Frankly, I’m sick of hearing about Catholic institutions. I’m sick of hearing about how Catholic doctrine goes against birth control, about how Catholic doctrine goes against abortion, about how Catholic doctrine goes against gay marriage. Catholicism isn’t all about the pope, it isn’t all about Vatican City. The Pope is not infallible, even Pope Benedict said, “The Pope is not an oracle; he is infallible in very rare situations, as we know”. In fact, Catholicism is less about the Pope and Vatican City than its ever been, as the central order of the church becomes more isolated from its constituents in North and South America.
So instead of talking about the Pope (which I’ve already done plenty already, and probably will continue to do throughout the week) I decided this week to write about Craig Finn of The Hold Steady.
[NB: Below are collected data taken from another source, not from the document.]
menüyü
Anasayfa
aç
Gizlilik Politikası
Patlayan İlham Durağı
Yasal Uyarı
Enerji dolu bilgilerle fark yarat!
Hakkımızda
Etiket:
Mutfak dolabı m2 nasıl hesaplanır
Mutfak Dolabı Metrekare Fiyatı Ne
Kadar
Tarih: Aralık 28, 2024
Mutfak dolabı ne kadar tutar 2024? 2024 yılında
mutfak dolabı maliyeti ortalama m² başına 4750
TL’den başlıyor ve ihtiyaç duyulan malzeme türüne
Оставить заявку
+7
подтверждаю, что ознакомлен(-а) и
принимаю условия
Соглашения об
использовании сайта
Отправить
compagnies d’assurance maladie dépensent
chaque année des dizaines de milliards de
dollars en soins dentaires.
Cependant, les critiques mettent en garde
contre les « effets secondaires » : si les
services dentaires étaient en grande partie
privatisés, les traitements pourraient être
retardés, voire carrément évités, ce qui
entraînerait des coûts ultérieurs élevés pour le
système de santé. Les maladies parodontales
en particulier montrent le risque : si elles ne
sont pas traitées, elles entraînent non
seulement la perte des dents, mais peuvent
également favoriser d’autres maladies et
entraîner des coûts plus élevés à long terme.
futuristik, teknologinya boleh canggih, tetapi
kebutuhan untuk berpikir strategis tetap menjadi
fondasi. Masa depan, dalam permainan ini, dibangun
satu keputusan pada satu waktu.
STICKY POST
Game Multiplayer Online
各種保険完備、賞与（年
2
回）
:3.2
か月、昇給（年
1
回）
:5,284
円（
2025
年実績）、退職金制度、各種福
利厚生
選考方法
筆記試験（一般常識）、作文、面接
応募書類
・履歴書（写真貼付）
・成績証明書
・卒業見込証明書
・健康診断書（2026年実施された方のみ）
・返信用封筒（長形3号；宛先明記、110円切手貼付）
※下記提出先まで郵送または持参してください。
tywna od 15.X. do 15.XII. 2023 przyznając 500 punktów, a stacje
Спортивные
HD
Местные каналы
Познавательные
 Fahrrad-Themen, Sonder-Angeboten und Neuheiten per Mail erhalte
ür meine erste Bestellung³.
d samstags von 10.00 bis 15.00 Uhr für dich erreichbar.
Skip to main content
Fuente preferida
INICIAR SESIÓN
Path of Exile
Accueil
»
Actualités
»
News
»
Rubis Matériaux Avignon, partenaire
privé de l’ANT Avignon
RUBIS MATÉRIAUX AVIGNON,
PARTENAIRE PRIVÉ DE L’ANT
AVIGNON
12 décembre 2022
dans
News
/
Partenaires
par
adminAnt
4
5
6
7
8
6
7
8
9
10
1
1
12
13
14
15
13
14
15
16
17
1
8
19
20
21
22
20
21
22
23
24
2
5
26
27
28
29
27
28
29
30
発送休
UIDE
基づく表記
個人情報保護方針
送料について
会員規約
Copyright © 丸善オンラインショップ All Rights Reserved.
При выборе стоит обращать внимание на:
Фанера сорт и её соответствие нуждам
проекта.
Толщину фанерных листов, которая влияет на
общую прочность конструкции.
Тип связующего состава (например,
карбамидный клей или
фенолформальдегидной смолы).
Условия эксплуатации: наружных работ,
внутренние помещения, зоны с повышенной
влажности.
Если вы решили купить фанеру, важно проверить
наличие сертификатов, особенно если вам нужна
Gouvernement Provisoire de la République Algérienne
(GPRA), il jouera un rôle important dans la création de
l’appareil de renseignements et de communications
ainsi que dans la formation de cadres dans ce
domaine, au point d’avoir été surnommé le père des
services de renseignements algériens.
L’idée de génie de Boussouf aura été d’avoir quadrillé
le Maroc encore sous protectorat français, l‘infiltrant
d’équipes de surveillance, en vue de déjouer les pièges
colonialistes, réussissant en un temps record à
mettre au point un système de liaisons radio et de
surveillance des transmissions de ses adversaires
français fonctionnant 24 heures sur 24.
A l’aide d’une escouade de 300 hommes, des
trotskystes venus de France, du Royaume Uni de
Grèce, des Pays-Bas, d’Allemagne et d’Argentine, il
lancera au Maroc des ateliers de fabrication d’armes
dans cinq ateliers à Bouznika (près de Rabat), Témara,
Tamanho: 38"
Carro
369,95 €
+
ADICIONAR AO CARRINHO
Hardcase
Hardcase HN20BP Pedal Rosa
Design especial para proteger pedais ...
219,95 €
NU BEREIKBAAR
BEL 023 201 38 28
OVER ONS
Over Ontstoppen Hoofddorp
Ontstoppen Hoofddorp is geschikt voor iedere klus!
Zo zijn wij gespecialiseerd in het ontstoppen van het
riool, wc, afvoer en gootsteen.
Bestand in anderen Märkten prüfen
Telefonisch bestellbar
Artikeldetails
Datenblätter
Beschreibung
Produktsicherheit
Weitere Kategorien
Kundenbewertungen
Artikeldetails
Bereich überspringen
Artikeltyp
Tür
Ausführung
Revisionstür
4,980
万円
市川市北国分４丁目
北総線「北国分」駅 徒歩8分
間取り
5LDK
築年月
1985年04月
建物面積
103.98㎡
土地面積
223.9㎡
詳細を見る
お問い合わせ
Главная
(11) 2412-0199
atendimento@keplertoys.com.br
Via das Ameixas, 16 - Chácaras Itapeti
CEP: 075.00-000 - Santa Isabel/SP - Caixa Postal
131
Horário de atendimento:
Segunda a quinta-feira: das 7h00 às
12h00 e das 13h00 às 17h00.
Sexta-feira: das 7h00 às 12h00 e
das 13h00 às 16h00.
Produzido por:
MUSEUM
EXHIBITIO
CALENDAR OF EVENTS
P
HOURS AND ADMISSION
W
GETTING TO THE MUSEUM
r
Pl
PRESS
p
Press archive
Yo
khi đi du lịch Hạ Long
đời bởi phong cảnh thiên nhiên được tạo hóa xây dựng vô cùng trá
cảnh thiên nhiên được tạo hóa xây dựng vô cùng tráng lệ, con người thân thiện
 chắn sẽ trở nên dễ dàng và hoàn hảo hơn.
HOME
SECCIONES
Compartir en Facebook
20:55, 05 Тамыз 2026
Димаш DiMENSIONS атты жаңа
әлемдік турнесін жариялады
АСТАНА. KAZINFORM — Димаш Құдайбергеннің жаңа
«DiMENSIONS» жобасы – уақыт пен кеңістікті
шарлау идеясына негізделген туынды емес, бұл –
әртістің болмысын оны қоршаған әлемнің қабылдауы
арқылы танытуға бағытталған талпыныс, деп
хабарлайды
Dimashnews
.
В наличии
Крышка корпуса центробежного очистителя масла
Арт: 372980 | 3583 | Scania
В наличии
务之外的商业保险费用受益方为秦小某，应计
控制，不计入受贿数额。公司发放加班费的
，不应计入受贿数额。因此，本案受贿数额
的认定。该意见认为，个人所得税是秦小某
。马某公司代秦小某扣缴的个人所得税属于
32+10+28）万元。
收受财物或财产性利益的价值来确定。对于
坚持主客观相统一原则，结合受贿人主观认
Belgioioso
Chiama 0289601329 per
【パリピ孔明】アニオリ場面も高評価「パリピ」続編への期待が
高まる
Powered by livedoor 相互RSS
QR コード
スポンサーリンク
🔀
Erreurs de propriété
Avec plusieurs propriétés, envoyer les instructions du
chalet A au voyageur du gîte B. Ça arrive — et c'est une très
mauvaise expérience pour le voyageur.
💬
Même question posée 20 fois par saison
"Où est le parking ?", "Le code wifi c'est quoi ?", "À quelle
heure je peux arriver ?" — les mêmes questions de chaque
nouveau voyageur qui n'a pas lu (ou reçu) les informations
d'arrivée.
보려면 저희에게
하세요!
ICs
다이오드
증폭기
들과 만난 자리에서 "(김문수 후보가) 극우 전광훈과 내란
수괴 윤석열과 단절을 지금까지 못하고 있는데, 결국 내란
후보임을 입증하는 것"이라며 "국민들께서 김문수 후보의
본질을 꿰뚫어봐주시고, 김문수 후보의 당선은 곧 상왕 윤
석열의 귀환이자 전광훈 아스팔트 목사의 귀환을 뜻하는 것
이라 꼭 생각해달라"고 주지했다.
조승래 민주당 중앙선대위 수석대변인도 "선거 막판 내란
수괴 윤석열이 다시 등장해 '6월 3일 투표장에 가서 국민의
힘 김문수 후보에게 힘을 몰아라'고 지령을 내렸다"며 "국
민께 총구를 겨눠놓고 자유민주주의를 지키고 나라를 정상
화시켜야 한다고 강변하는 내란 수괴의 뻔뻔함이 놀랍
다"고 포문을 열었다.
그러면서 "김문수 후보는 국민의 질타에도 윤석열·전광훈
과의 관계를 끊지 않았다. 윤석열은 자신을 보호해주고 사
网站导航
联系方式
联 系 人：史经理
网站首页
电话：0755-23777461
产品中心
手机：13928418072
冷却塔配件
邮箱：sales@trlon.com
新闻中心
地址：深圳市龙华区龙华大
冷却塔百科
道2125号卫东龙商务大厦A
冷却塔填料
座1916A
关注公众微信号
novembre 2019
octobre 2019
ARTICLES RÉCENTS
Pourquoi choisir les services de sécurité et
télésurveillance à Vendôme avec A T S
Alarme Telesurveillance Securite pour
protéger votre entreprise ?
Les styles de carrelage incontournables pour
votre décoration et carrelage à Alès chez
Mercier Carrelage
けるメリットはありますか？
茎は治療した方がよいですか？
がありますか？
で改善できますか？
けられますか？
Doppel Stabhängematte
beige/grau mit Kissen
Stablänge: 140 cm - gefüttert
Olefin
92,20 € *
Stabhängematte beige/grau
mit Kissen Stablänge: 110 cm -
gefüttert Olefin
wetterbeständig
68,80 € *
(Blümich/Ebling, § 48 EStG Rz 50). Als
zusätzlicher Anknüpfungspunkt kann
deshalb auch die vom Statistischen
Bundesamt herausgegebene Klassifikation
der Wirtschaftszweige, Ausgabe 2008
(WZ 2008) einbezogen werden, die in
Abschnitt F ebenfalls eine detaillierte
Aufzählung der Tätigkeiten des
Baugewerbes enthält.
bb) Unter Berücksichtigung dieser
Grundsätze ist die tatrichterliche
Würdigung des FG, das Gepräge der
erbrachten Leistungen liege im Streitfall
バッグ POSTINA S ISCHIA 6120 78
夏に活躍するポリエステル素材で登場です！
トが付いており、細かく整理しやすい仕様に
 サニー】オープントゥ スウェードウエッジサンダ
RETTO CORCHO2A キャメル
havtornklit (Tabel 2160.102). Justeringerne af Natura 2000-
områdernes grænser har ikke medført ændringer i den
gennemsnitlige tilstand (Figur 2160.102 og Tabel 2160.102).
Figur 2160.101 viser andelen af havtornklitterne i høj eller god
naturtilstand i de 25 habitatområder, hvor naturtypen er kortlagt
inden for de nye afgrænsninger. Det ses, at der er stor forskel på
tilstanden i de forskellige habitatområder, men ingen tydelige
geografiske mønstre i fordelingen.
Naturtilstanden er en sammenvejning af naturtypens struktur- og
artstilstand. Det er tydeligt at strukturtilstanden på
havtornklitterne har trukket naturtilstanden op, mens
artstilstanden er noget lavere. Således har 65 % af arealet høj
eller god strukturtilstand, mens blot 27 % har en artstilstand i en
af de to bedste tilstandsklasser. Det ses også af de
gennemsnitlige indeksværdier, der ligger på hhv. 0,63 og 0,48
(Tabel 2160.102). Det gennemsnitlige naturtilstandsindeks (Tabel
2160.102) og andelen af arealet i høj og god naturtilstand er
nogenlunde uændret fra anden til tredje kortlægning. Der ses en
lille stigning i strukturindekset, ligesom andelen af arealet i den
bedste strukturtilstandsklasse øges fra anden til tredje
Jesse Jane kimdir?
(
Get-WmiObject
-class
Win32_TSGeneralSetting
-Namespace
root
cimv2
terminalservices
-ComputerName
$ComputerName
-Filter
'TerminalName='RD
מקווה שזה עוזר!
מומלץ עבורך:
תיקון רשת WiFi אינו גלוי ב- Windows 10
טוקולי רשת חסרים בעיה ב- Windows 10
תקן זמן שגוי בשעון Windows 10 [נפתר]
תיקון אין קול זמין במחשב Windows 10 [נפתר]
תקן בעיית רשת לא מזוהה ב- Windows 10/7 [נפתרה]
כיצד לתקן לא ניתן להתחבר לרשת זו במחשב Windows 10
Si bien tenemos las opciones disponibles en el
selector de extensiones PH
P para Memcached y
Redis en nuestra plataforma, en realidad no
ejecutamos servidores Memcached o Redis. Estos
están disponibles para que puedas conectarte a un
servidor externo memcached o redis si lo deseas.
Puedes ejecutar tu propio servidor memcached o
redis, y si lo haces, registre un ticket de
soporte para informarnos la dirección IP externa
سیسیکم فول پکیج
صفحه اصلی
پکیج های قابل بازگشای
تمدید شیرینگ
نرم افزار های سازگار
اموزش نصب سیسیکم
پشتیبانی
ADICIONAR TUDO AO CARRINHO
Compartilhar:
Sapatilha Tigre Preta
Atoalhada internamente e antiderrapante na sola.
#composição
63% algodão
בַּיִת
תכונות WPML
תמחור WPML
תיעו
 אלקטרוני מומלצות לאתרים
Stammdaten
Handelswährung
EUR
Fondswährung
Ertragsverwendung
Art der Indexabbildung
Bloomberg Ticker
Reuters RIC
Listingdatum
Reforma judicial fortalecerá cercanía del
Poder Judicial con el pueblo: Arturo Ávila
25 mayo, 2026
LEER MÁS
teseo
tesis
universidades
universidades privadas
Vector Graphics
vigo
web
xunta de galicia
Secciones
Finn’s lyrics have always offered a really fascinating and powerful synthesis between Catholicism and the “dark side” of American party culture.
Finn’s strange take on Catholicism is so relevant because we have such a tendency in our liberal society to try to “bracket” religion from large parts of our lives – we want to keep religion a separate, pure, clean experience, a mystical abstract. Catholicism, as a whole, undercuts this narrative with its emphasis on saints, stories, tradition. Catholicism, for much of history, has been a religion of day-to-day lives. One of my favorite religiologists, Robert Orsi, spends a lot of time talking about how growing up Catholic caused him to look at the academic study of religion in a different way. Orsi wrote,
One of the greatest sources of violence in Western history has been the question of what Jesus meant when he said at the Last Supper, “This is my body.” Catholics take this phrase literally and Protestants do not, and rivers of blood have flowed over this theological difference…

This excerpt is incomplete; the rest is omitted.